### What to work on:
Write out each line of the records that has "network" in it.

### Records:
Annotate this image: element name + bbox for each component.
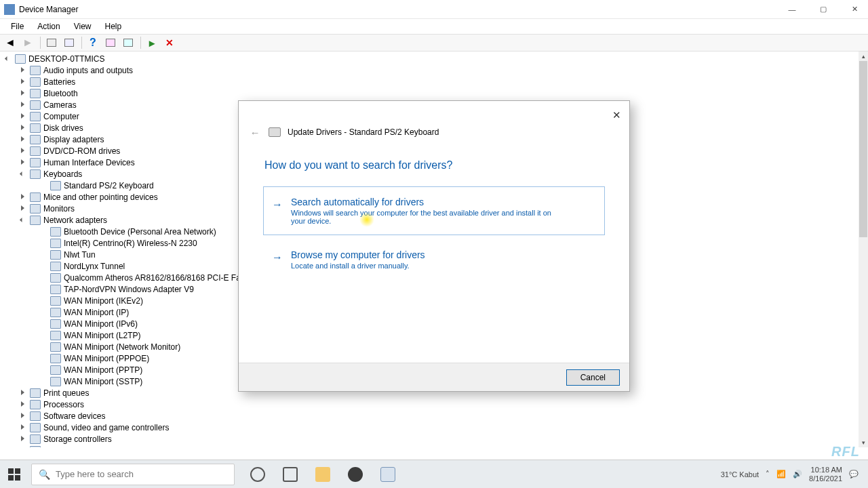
twisty-closed-icon[interactable] [19, 101, 27, 109]
option-description: Locate and install a driver manually. [291, 262, 562, 270]
taskbar-cortana[interactable] [243, 460, 273, 489]
toolbar-update-button[interactable] [121, 36, 136, 49]
toolbar-separator [140, 37, 141, 49]
twisty-closed-icon[interactable] [19, 412, 27, 420]
window-controls: — ▢ ✕ [783, 3, 864, 16]
weather-widget[interactable]: 31°C Kabut [721, 470, 759, 479]
taskbar-app-obs[interactable] [340, 460, 370, 489]
tree-category[interactable]: Bluetooth [0, 87, 859, 99]
tree-item-label: WAN Miniport (IP) [64, 308, 129, 317]
dialog-close-button[interactable]: ✕ [609, 108, 624, 123]
option-search-automatically[interactable]: → Search automatically for drivers Windo… [263, 186, 605, 235]
toolbar-uninstall-button[interactable]: ✕ [162, 36, 177, 49]
twisty-closed-icon[interactable] [19, 389, 27, 397]
twisty-open-icon[interactable] [19, 216, 27, 224]
taskbar-task-view[interactable] [275, 460, 305, 489]
menu-file[interactable]: File [4, 20, 31, 33]
toolbar-scan-button[interactable] [103, 36, 118, 49]
device-icon [30, 192, 41, 202]
tray-volume-icon[interactable]: 🔊 [793, 470, 802, 479]
device-icon [30, 135, 41, 144]
tree-category[interactable]: Processors [0, 399, 859, 410]
device-icon [30, 388, 41, 398]
tree-item-label: WAN Miniport (IPv6) [64, 319, 138, 329]
twisty-closed-icon[interactable] [19, 136, 27, 144]
twisty-closed-icon[interactable] [19, 205, 27, 213]
tray-chevron-up-icon[interactable]: ˄ [766, 470, 770, 479]
network-adapter-icon [50, 319, 61, 329]
device-icon [30, 100, 41, 110]
twisty-closed-icon[interactable] [19, 159, 27, 167]
tree-category[interactable]: Software devices [0, 410, 859, 422]
obs-icon [348, 467, 363, 482]
scrollbar-up-arrow-icon[interactable]: ▴ [859, 52, 868, 61]
toolbar-enable-button[interactable]: ▸ [144, 36, 159, 49]
dialog-back-button[interactable]: ← [248, 125, 262, 139]
twisty-closed-icon[interactable] [19, 424, 27, 432]
tree-category[interactable]: Batteries [0, 76, 859, 87]
network-adapter-icon [50, 342, 61, 352]
twisty-closed-icon[interactable] [19, 447, 27, 448]
keyboard-icon [30, 169, 41, 179]
tree-category[interactable]: Storage controllers [0, 433, 859, 445]
minimize-button[interactable]: — [783, 3, 802, 16]
device-icon [30, 434, 41, 444]
tree-item-label: Nlwt Tun [64, 250, 96, 260]
maximize-button[interactable]: ▢ [814, 3, 833, 16]
tree-item-label: Intel(R) Centrino(R) Wireless-N 2230 [64, 239, 197, 248]
tree-item-label: Keyboards [43, 169, 82, 179]
network-adapter-icon [50, 331, 61, 340]
arrow-right-icon: ► [22, 37, 33, 49]
start-button[interactable] [0, 460, 28, 489]
clock-time: 10:18 AM [809, 466, 842, 474]
search-icon: 🔍 [39, 469, 50, 480]
twisty-closed-icon[interactable] [19, 113, 27, 121]
twisty-closed-icon[interactable] [19, 66, 27, 75]
twisty-closed-icon[interactable] [19, 193, 27, 201]
toolbar-properties-button[interactable] [62, 36, 77, 49]
twisty-open-icon[interactable] [4, 55, 12, 63]
twisty-closed-icon[interactable] [19, 89, 27, 98]
device-icon [30, 66, 41, 75]
scrollbar-thumb[interactable] [859, 61, 867, 237]
twisty-closed-icon[interactable] [19, 401, 27, 409]
tree-category[interactable]: Sound, video and game controllers [0, 422, 859, 433]
tree-root[interactable]: DESKTOP-0TTMICS [0, 53, 859, 64]
tree-item-label: WAN Miniport (SSTP) [64, 377, 142, 386]
tree-category[interactable]: System devices [0, 445, 859, 447]
menu-view[interactable]: View [67, 20, 98, 33]
tree-category[interactable]: Audio inputs and outputs [0, 64, 859, 76]
option-browse-computer[interactable]: → Browse my computer for drivers Locate … [263, 239, 605, 280]
tree-item-label: System devices [43, 446, 100, 448]
tree-item-label: WAN Miniport (PPTP) [64, 365, 142, 375]
option-description: Windows will search your computer for th… [291, 209, 562, 225]
search-input[interactable] [56, 469, 227, 479]
menu-help[interactable]: Help [98, 20, 129, 33]
toolbar-back-button[interactable]: ◄ [3, 36, 18, 49]
twisty-closed-icon[interactable] [19, 435, 27, 443]
notifications-icon[interactable]: 💬 [849, 470, 859, 479]
system-clock[interactable]: 10:18 AM 8/16/2021 [809, 466, 842, 482]
tree-item-label: Sound, video and game controllers [43, 423, 169, 432]
app-icon [4, 4, 15, 15]
twisty-closed-icon[interactable] [19, 124, 27, 132]
toolbar-forward-button[interactable]: ► [20, 36, 35, 49]
taskbar-file-explorer[interactable] [308, 460, 338, 489]
toolbar-separator [81, 37, 82, 49]
taskbar-app-device-manager[interactable] [373, 460, 403, 489]
twisty-closed-icon[interactable] [19, 147, 27, 155]
toolbar-help-button[interactable]: ? [85, 36, 100, 49]
device-icon [30, 423, 41, 432]
twisty-closed-icon[interactable] [19, 78, 27, 86]
toolbar-show-hidden-button[interactable] [44, 36, 59, 49]
twisty-open-icon[interactable] [19, 170, 27, 178]
tree-item-label: Processors [43, 400, 84, 409]
tray-network-icon[interactable]: 📶 [776, 470, 786, 479]
close-button[interactable]: ✕ [845, 3, 864, 16]
scrollbar-down-arrow-icon[interactable]: ▾ [859, 438, 868, 447]
vertical-scrollbar[interactable]: ▴ ▾ [859, 52, 868, 447]
cancel-button[interactable]: Cancel [566, 369, 620, 386]
tree-item-label: Audio inputs and outputs [43, 66, 133, 75]
menu-action[interactable]: Action [31, 20, 66, 33]
taskbar-search[interactable]: 🔍 [31, 464, 235, 485]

### Output of the exercise:
network-adapter-icon [50, 319, 61, 329]
network-adapter-icon [50, 342, 61, 352]
network-adapter-icon [50, 331, 61, 340]
tray-network-icon[interactable]: 📶 [776, 470, 786, 479]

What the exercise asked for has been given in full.